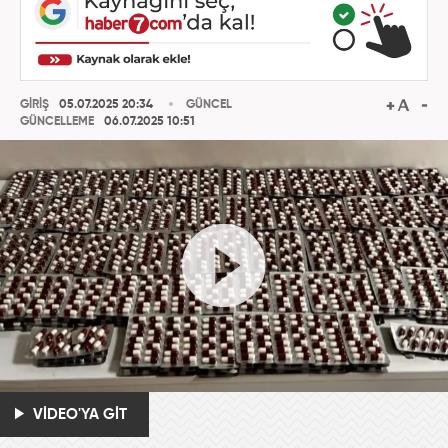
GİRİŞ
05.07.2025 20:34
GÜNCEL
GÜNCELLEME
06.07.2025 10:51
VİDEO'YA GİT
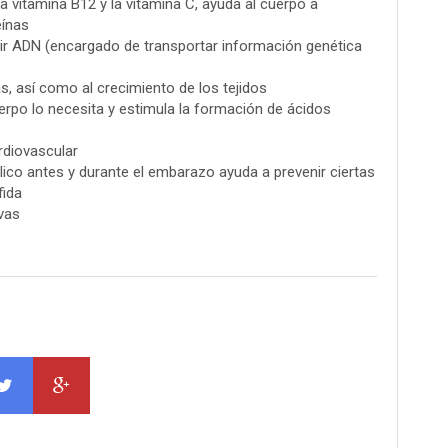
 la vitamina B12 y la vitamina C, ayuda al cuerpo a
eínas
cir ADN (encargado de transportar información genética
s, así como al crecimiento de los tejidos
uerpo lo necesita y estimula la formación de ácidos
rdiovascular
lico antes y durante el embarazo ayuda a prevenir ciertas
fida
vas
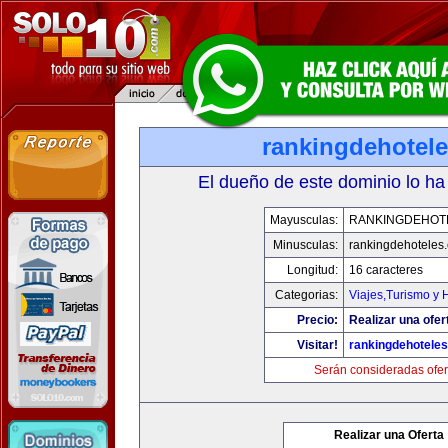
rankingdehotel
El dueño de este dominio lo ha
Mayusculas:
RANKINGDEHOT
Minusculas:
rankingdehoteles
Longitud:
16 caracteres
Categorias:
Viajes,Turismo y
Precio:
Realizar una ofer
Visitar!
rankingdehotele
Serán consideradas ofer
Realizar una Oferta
+ + + +
* Task statement: Each line of the data above containing the string "Realizar" is to be copied.

* Your solution:
Realizar una ofer
Realizar una Oferta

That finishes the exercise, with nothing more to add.